PINRANG, PIJARNEWS. COM–Pantang pulang sebelum padam, itulah tagline petugas Pemadam Kebakaran (DAMKAR). Sebuah profesi yang penuh dengan tantangan, bahkan hingga mempertaruhkan nyawa demi menyelamatkan harta bahkan jiwa sesama.
Di masa kini Damkar tidak hanya memiliki fungsi memadamkan api, tetapi juga turut mengatasi kesulitan masyarakat lainnya, seperti evakuasi ular, tawon bahkan turut dalam operasi kemanusiaan saat banjir.
Setidaknya itu yang dialami Sudirman, seorang komandan damkar yang telah mengabdikan dirinya selama 15 tahun. Dia mengungkap bagaimana timnya menghadapi berbagai tantangan saat menjalankan tugas di lapangan. “Kami bukan hanya memadamkan api,” katanya membuka cerita. “Evakuasi ular, tawon, hingga membantu distribusi air bersih saat banjir adalah bagian dari tugas kami, ” bebernya.
Menjadi petugas Damkar ternyata lebih banyak duka dibandingkan suka.
“Kalau ditanya suka duka, lebih banyak dukanya. Kami baru bisa merasa selamat kalau sudah sampai di lokasi kejadian dan pulang dengan selamat. Di jalan, kami sering ngebut untuk mengejar waktu, tapi terkadang banyak pengguna jalan yang tidak memberi kami prioritas. Pernah, mobil kami terbalik karena oleng, pada tahun 2014, menewaskan rekan kami, alm. Narum,” kenangnya dengan suara lirih.
Selain tantangan di jalan, medan kebakaran juga penuh resiko.
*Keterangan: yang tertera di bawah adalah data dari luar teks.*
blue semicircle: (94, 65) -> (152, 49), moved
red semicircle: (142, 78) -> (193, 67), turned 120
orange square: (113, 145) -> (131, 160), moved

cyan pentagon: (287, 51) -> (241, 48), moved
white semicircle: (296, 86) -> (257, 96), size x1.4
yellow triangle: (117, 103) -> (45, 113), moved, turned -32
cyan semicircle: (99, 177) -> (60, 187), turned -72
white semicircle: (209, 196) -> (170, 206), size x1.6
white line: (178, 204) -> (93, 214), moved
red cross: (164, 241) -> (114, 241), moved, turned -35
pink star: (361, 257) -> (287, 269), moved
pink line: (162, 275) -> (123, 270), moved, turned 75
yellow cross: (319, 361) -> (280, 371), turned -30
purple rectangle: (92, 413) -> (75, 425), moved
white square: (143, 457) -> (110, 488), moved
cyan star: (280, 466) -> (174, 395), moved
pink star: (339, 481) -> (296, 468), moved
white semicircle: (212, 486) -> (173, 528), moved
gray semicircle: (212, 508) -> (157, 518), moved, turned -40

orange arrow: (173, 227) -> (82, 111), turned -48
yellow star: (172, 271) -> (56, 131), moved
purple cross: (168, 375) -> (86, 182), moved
Luka bakar, tertimpa bara api dari atas, pecahan kaca, tertusuk paku, hingga sesak napas karena asap tebal adalah ancaman nyata. Bahkan, kecelakaan kerja bukan hal asing. Ali Topan, yang kurang lebih 11 tahun menjadi petugas damkar, pernah mengalami insiden mengerikan itu. “ Saya pernah mengalami kecelakaan kerja pada saat bertugas, dan tertimpa besi pada saat saya berada diketinggian 15 meter, alhasil saya terkena saraf tulang belakang,” ujar Ali.
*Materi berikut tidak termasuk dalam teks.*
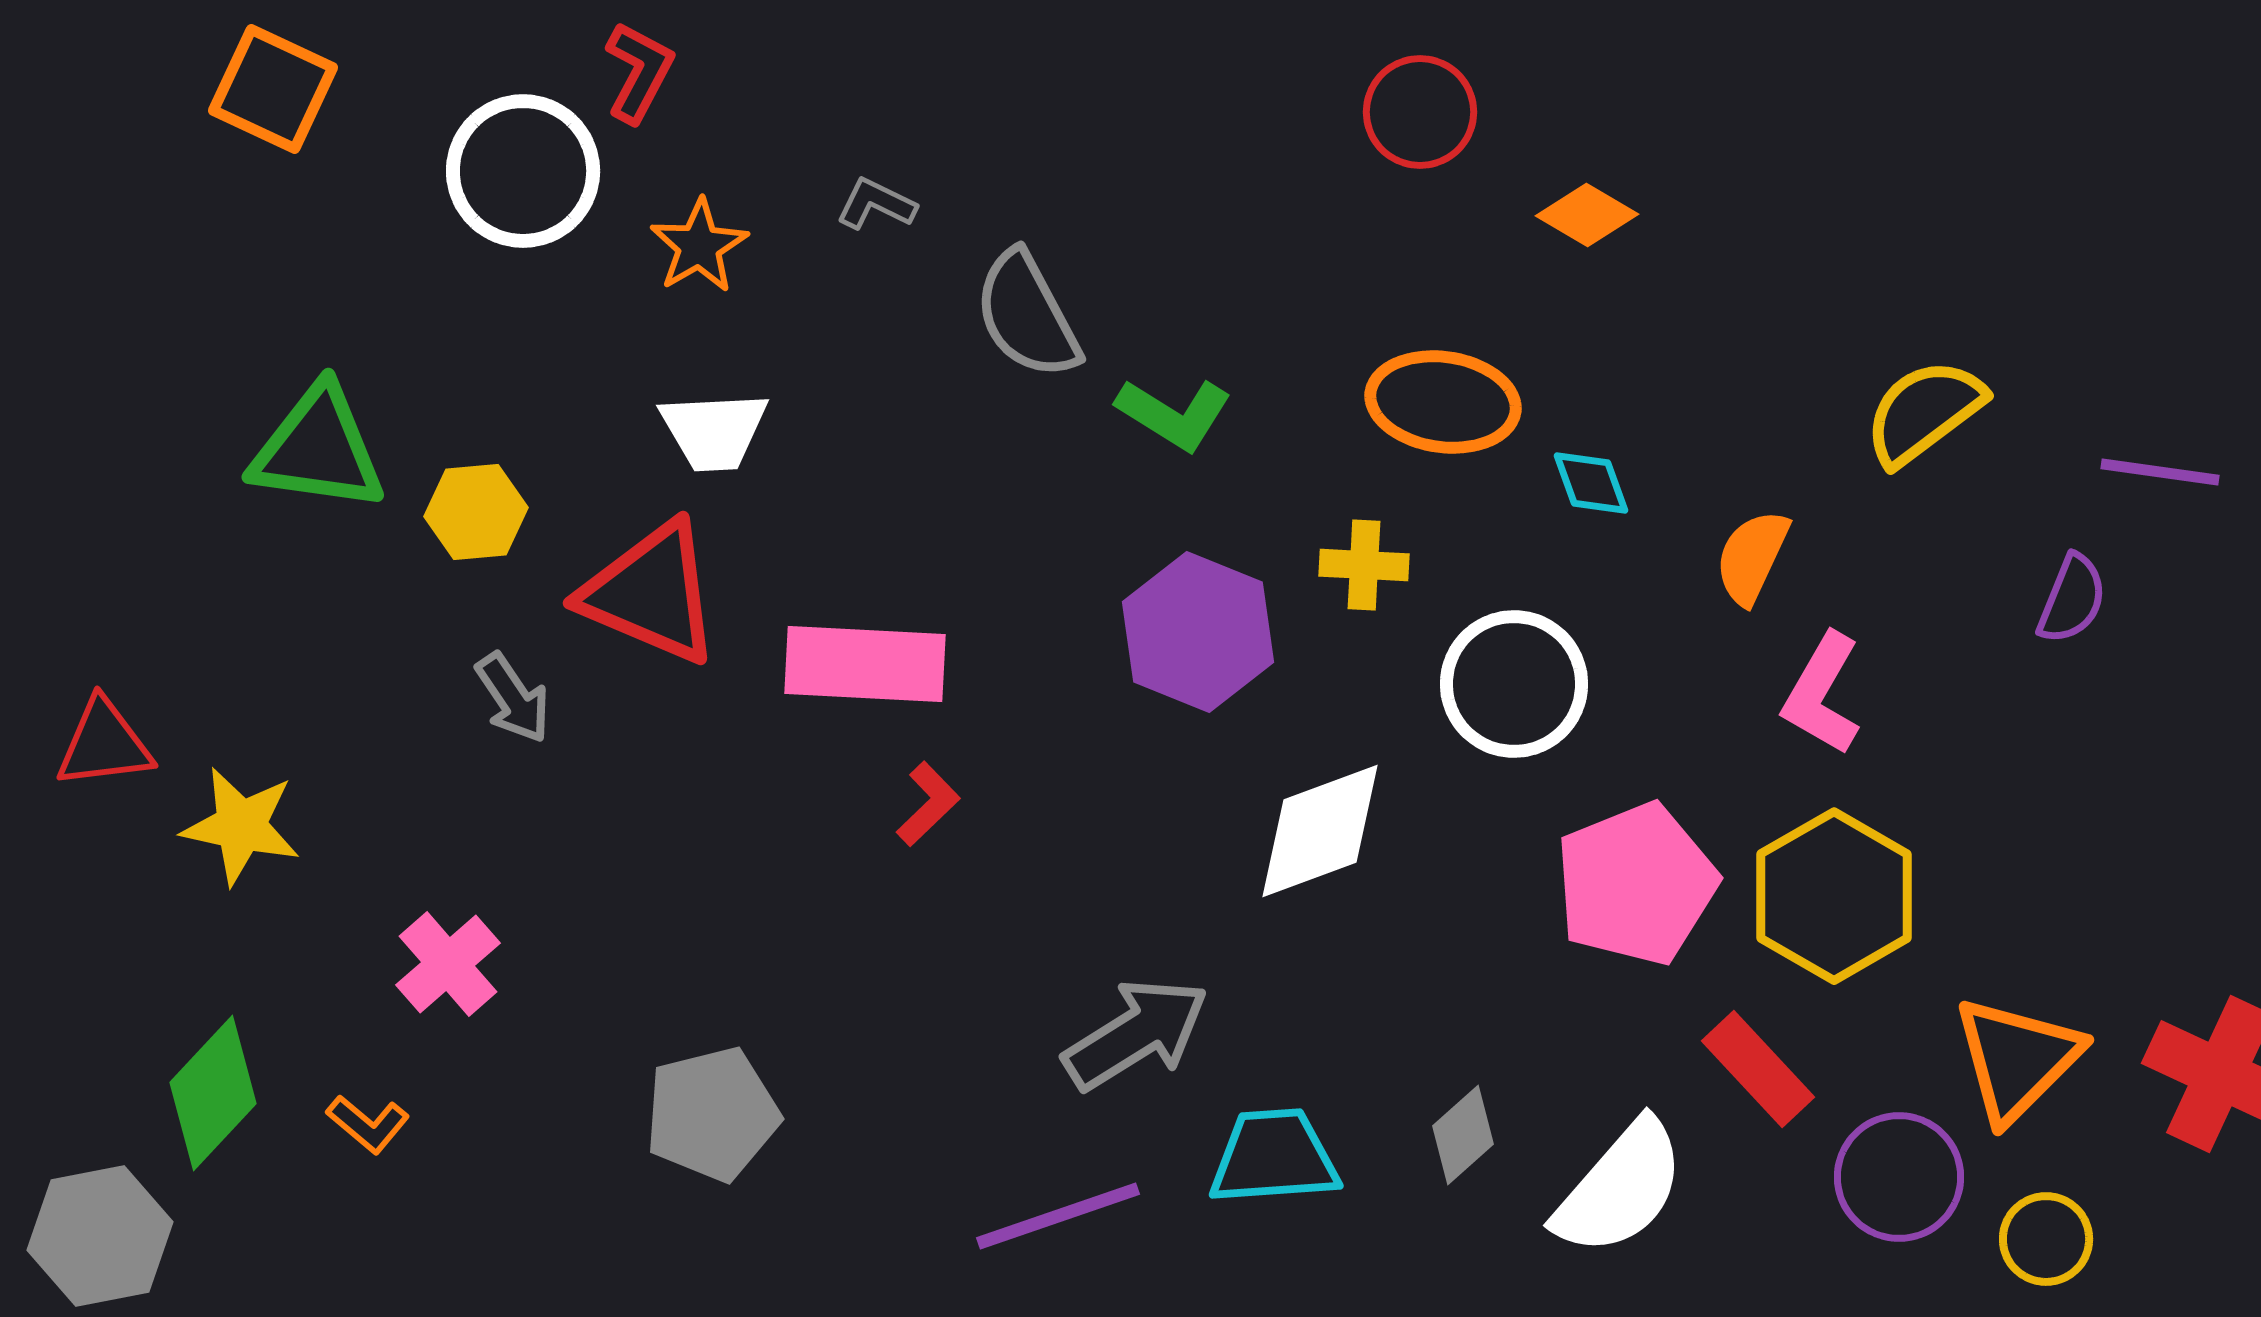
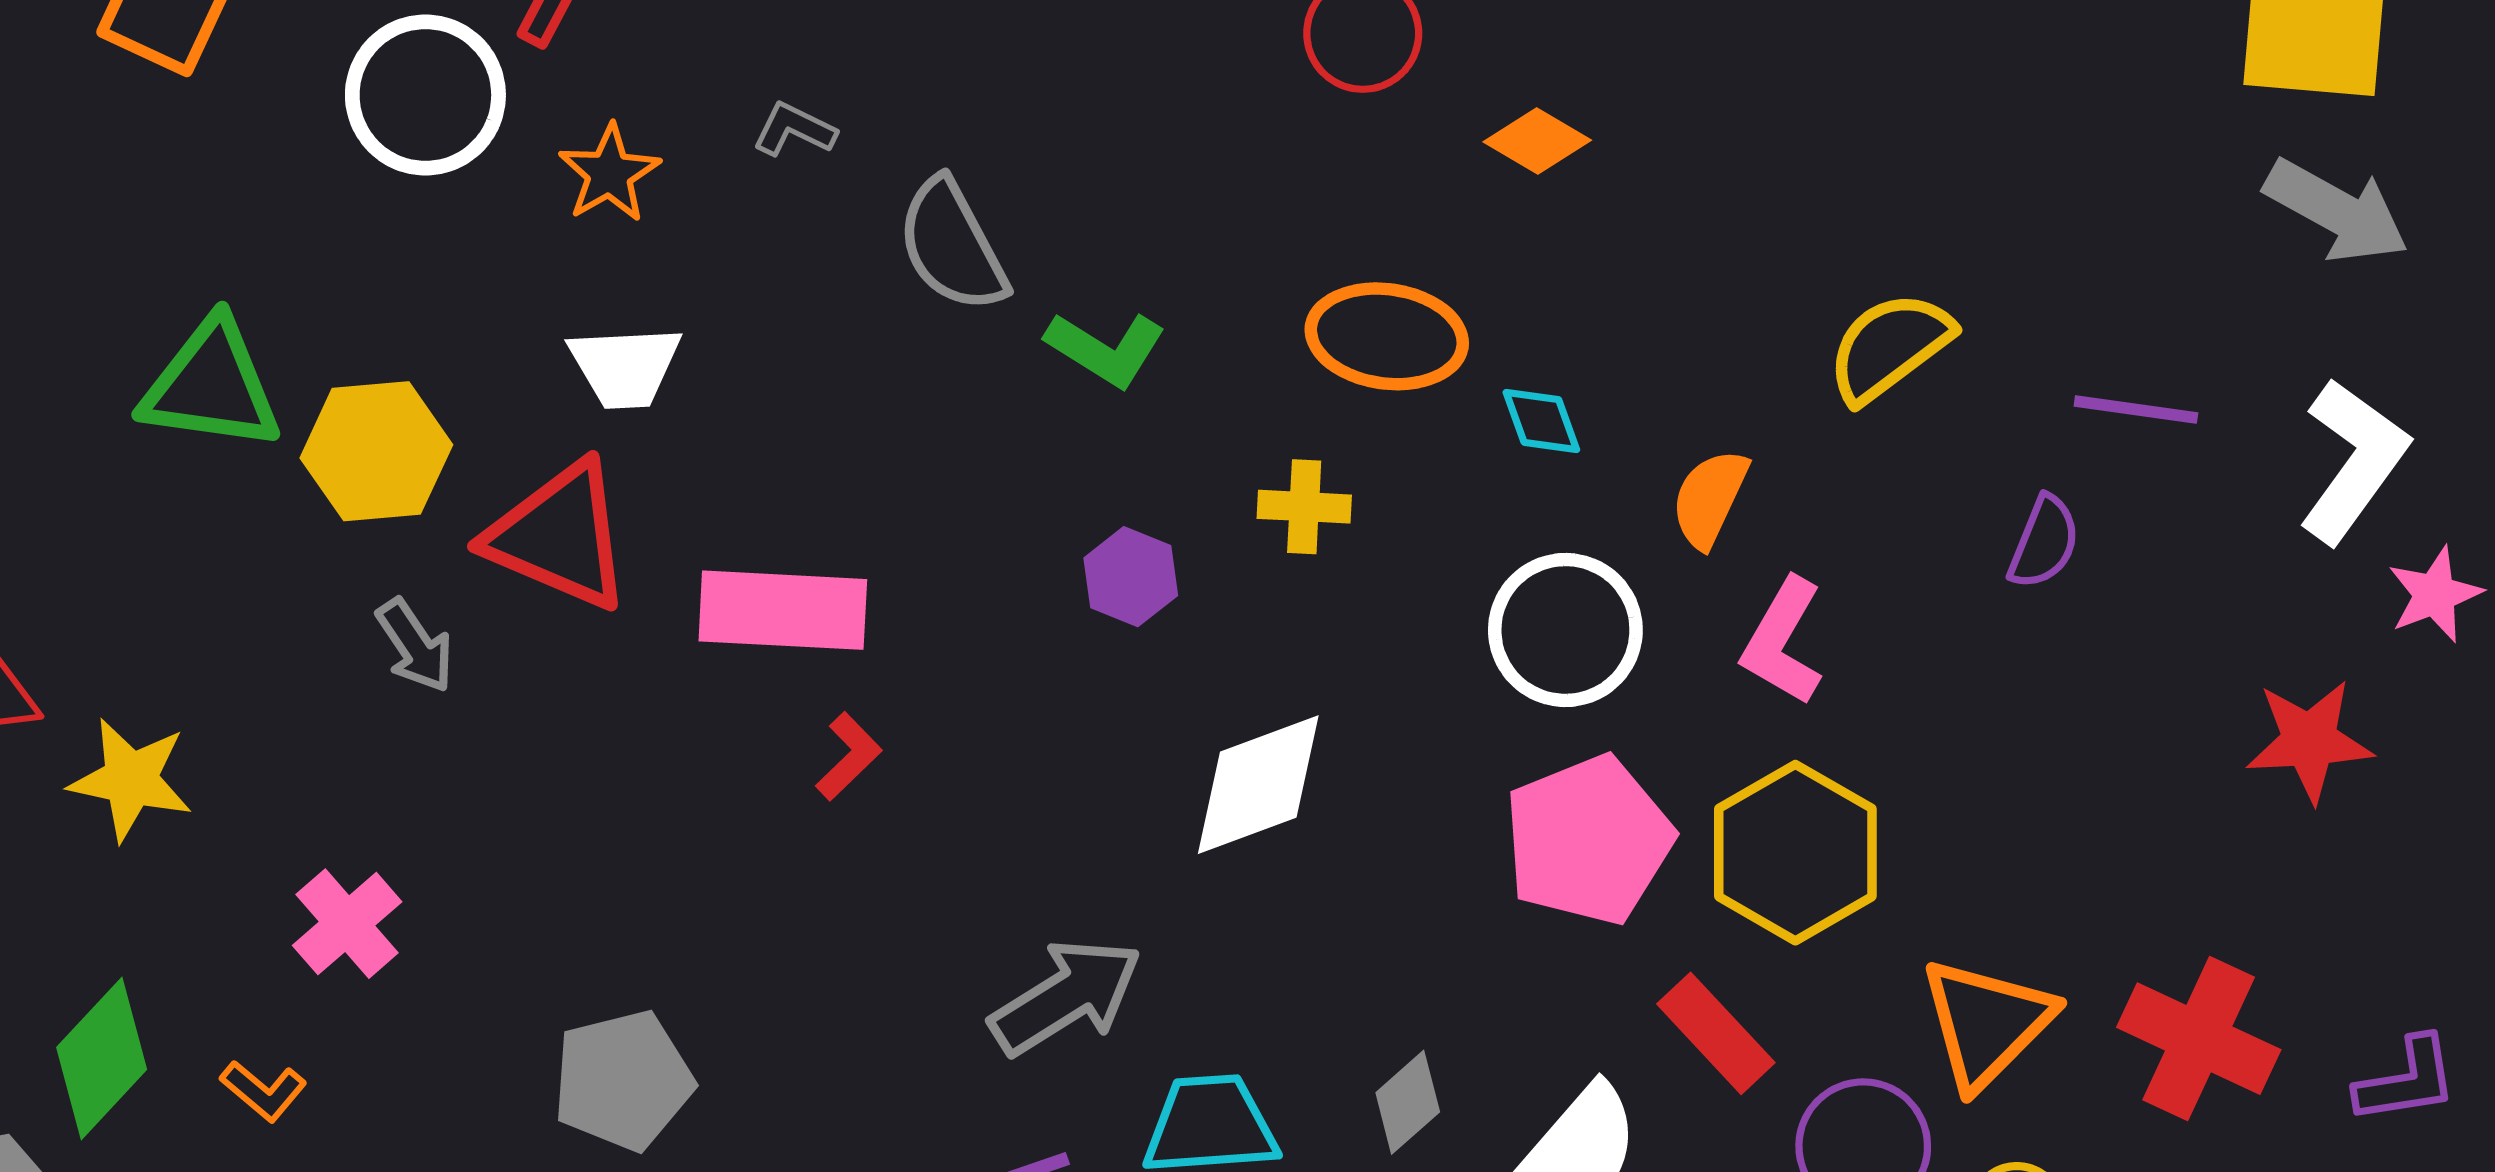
yellow hexagon: (476, 512) -> (376, 451), size x1.4
purple hexagon: (1198, 632) -> (1131, 577), size x0.6
white circle: (1514, 684) -> (1565, 630), moved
Meski risiko tinggi dan kesejahteraan minim, kecintaan pada profesi membuat mereka tetap bertahan. “Meskipun kesejahteraan kami di bawah UMR, tapi kami sudah ikhlas. Jiwa damkar itu sudah mendarah daging. Kami bangga bisa membantu masyarakat,” ujar Sudirman.
Usran, salah satu pengemudi armada damkar, menegaskan hal serupa. “Motivasi terbesar saya adalah dukungan keluarga dan rasa bangga saat bisa menyelamatkan nyawa. Tapi, kendala di jalan sering menghambat kami. Masih banyak pengendara yang tidak memberi kami jalan,” ungkapnya.
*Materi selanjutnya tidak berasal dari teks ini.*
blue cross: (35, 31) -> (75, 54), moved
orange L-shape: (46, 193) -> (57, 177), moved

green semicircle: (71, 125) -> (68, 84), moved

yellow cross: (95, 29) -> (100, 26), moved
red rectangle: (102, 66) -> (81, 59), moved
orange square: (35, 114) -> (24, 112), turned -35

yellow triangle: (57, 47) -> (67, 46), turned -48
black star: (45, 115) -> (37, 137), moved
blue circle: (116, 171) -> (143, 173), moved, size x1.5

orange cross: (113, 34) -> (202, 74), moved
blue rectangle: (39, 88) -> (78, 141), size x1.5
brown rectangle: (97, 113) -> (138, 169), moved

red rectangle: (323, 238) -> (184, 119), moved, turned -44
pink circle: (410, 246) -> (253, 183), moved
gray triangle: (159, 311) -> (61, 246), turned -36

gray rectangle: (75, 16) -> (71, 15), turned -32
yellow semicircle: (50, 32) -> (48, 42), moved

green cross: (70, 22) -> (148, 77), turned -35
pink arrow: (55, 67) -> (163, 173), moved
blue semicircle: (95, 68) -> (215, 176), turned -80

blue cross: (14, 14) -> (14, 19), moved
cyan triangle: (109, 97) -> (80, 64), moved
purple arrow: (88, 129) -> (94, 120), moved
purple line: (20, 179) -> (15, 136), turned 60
Dulu, tim damkar pernah bekerja sama dengan tim medis yang siap memberikan pertolongan pertama saat terjadi kecelakaan kerja. Namun, setelah pandemi COVID-19, layanan ini dihentikan. Kini, mereka harus bertahan tanpa dukungan medis langsung, menghadapi segala risiko dengan kemampuan yang ada.
Meski dengan keterbatasan alat yang masih manual dan tidak secanggih kota-kota besar, para petugas damkar tetap memberikan yang terbaik. Mereka berharap pemerintah memberikan perhatian lebih, baik dalam hal kesejahteraan maupun penyediaan alat yang lebih modern.
Sudirman juga menitipkan pesan untuk generasi muda yang ingin bergabung. “Menjadi petugas damkar itu bukan hanya soal fisik, tapi juga keberanian, skill, dan jiwa pengabdian. Ini pekerjaan yang penuh risiko, tapi juga penuh kebanggaan, ” ucapnya.
Dalam setiap langkah mereka, ada nyawa yang dipertaruhkan. Namun, seperti kata Sudirman, “Kami layaknya pahlawan tanpa tanda jasa. Berhasil tak dipuji, gagal dimaki-maki. Tapi kami tetap bangga, karena tugas kami adalah menyelamatkan orang lain,” ungkapnya.
Cerita ini mengingatkan kita semua bahwa di balik tragedi kebakaran, ada para petugas damkar yang bekerja tanpa lelah, dengan satu tujuan: melindungi kehidupan orang lain, meski sering kali harus mengorbankan diri mereka sendiri.